Complaints about the 2010 Prius grew by nearly 1,000 since the latest recalls were announced more than a week ago, records show. Transportation Department spokeswoman Olivia Alair said NHTSA is quickly gathering information to help guide the federal government's examination of sudden acceleration, the Prius braking system and other safety issues. Toyota Motor Corp. has recalled 8.5 million vehicles globally during the past four months because of problems with gas pedals, floormats and brakes, threatening the safety and quality reputation of the world's No. 1 automaker. The government typically receives a surge in complaints following a recall.
In other Toyota news:
Toyota may add more incentives or lengthen warranties after the current recall crisis is over, Group Vice President Bob Carter told the National Automobile Dealers Association convention in Orlando, Fla. He said that exact plans have not yet been worked out, according to the Associated Press.
Carter also said that Toyota dealers have fixed more than 500,000 of the 2.3 million cars and trucks covered by the sticky gas pedal recall, and they are repairing about 50,000 cars every day. That jibes with the number he reported last week at the Chicago Auto Show.

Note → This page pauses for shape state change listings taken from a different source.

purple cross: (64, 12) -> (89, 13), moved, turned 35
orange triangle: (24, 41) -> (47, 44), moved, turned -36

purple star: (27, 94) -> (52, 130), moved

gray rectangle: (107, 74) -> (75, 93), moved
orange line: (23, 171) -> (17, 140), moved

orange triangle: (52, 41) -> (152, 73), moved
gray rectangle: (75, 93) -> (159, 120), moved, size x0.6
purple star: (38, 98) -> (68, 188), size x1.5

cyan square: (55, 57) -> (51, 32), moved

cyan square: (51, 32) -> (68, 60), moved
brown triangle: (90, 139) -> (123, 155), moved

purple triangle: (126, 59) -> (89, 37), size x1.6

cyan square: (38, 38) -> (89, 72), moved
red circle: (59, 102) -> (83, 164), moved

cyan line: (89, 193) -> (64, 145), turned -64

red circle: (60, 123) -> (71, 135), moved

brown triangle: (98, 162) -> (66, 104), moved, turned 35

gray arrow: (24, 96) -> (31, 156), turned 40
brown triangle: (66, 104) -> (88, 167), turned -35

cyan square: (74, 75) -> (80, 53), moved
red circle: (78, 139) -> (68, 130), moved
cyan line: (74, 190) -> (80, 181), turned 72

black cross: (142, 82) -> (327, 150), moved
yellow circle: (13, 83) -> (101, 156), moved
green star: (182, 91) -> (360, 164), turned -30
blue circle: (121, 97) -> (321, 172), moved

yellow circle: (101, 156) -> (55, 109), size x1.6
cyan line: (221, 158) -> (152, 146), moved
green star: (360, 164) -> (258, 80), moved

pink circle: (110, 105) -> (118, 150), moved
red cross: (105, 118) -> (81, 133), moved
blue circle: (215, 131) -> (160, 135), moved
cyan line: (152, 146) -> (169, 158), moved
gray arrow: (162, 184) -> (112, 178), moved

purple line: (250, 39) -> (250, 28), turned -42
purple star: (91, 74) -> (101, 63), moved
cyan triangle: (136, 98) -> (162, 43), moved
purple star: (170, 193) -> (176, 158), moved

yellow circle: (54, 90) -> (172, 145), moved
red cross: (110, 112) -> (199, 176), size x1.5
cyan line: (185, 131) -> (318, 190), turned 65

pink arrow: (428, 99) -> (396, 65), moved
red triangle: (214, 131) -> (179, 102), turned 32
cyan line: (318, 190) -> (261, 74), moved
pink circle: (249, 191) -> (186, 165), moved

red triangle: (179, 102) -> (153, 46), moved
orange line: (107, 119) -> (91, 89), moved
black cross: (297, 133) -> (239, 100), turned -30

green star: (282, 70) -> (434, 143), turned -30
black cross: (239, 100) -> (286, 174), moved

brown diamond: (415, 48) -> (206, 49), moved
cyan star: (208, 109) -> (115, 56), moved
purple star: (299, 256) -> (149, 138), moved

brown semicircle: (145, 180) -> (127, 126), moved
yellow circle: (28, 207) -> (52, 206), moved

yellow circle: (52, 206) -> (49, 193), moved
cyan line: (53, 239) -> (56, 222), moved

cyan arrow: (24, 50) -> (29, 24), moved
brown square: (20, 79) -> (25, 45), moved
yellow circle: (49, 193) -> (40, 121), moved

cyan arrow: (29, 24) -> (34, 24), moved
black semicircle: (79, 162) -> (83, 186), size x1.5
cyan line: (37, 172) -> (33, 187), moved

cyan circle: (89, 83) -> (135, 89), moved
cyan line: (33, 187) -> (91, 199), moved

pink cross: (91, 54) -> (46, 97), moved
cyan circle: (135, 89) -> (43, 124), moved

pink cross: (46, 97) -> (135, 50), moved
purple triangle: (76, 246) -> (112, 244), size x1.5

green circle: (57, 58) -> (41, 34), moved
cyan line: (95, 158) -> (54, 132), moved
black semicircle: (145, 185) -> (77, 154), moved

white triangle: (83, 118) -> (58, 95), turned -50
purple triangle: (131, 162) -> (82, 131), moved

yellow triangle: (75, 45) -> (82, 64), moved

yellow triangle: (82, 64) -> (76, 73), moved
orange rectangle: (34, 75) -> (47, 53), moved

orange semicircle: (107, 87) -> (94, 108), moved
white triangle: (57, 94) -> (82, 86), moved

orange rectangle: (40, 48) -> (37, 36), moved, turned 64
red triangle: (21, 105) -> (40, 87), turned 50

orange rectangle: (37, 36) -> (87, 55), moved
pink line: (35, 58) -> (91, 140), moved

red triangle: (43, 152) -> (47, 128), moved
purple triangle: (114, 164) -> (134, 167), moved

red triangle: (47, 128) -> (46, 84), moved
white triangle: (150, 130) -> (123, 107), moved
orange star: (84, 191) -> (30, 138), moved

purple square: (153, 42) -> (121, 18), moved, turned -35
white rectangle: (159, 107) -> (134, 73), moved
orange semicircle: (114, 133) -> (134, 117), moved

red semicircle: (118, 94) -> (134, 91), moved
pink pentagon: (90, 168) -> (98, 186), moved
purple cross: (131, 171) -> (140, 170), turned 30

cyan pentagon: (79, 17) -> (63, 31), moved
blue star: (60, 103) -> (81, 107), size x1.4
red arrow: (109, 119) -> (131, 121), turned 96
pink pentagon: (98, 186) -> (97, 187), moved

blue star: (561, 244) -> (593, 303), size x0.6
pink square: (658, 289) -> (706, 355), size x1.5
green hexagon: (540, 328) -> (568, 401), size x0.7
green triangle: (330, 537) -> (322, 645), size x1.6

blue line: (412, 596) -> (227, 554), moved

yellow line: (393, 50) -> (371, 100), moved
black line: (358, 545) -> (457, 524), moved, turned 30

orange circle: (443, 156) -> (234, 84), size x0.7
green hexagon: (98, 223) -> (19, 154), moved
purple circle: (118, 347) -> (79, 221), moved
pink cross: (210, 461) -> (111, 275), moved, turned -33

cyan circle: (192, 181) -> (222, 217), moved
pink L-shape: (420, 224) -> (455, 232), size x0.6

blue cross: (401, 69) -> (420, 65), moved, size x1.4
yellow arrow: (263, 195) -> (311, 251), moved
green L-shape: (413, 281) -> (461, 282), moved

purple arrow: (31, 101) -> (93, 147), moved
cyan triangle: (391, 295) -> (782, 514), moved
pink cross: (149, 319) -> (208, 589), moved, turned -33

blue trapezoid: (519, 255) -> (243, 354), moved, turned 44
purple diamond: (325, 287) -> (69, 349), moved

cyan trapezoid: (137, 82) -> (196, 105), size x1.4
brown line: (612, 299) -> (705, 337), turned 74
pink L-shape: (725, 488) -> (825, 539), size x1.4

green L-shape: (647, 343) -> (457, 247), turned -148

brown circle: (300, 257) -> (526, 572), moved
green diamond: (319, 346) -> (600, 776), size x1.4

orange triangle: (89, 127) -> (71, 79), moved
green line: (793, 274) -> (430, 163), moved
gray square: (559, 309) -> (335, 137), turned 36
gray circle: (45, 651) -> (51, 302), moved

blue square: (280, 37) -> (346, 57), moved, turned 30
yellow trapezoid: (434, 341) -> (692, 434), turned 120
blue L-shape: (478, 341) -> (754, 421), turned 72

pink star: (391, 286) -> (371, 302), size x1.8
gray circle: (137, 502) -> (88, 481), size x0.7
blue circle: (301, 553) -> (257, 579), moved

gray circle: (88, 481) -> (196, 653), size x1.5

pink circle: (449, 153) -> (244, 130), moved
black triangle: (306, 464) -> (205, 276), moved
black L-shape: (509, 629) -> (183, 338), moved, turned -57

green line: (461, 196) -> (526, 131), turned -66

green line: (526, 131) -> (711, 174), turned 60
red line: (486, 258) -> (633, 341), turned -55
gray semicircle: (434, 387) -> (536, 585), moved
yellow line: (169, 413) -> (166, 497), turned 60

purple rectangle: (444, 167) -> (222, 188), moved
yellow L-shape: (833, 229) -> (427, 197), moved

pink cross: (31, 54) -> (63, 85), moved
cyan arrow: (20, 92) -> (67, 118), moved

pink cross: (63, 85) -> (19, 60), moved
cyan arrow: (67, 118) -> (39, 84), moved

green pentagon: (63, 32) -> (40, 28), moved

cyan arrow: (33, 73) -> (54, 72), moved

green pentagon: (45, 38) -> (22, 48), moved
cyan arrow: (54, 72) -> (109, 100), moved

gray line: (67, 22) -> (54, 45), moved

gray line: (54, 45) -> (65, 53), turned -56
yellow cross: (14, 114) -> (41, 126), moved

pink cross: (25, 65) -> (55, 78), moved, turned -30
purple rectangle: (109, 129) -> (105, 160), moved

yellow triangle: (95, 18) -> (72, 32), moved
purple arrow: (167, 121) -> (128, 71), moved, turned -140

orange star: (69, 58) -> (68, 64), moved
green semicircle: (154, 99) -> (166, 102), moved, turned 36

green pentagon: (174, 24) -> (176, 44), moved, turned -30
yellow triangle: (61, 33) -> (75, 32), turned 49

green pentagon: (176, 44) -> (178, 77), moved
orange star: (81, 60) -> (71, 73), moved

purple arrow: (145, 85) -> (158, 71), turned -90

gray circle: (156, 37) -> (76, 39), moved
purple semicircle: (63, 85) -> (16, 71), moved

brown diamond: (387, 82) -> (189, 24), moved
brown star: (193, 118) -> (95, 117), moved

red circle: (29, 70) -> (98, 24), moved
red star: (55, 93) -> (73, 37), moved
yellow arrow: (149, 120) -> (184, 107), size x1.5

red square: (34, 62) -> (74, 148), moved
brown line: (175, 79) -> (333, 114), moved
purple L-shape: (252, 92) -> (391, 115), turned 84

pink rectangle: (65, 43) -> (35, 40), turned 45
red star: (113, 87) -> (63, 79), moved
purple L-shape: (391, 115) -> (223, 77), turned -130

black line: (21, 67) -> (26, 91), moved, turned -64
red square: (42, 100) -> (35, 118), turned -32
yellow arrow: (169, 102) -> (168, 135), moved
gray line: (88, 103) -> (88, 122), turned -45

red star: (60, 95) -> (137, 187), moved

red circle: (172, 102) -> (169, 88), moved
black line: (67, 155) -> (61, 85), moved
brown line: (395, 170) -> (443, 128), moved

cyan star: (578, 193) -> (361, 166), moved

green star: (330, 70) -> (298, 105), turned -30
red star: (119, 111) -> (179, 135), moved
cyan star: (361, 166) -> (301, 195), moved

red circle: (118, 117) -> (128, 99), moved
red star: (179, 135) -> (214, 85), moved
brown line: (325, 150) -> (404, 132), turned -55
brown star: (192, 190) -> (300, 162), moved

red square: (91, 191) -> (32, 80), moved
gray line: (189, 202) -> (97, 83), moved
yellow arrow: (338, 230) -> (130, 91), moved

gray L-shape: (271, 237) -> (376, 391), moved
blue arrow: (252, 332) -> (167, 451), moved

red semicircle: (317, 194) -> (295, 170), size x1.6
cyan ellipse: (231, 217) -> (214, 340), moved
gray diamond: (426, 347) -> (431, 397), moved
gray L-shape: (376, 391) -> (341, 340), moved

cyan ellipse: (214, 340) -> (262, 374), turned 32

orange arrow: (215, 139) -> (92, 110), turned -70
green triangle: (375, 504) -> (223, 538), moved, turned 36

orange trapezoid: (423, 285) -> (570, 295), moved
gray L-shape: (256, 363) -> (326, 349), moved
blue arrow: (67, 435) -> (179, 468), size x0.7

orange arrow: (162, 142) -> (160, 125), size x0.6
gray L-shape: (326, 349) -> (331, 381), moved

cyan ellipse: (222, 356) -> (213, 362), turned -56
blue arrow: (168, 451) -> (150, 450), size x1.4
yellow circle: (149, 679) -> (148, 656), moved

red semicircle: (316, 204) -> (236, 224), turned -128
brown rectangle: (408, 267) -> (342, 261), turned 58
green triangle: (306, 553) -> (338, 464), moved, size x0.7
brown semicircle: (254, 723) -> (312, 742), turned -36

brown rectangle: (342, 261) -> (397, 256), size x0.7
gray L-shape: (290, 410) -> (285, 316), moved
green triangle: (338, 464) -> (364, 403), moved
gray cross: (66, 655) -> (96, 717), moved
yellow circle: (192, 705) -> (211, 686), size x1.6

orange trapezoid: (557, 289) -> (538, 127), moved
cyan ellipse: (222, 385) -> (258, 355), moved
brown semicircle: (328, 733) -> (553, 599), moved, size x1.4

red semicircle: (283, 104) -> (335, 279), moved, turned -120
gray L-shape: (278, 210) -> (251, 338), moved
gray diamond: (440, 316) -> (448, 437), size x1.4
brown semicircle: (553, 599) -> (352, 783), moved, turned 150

A Toyota exec apologized for the recalls to dealers in Orlando. “We're a quality brand and we stumbled. It's our fault," said Don Esmond, Toyota’s senior vice president for automotive operations in the U.S. "We'll correct it." Some Toyota dealers have complained because consumers think dealers are prohibited from selling any Toyotas. Those consumers aren’t aware that dealers are free to sell the cars once they are repaired. Carter says 88,000 of the 112,000 recalled cars on dealer lots have been repaired.